DATA FOR THE TASK START

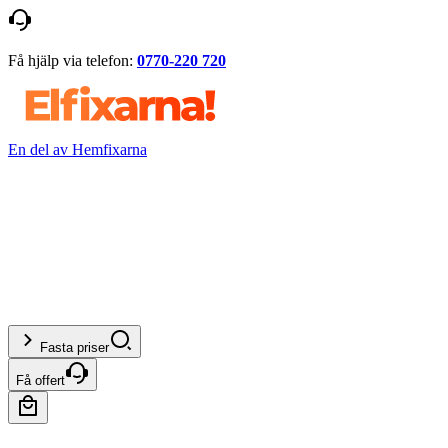
Få hjälp via telefon:
0770-220 720
En del av Hemfixarna
Fasta priser
Få offert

DATA FOR THE TASK END

** GOAL OF THE EXERCISE **
What is needed is a verbatim transcription of the records, minus the pictures.

** SOLUTION TO THE EXERCISE **
Få hjälp via telefon:
0770-220 720
En del av Hemfixarna
Fasta priser
Få offert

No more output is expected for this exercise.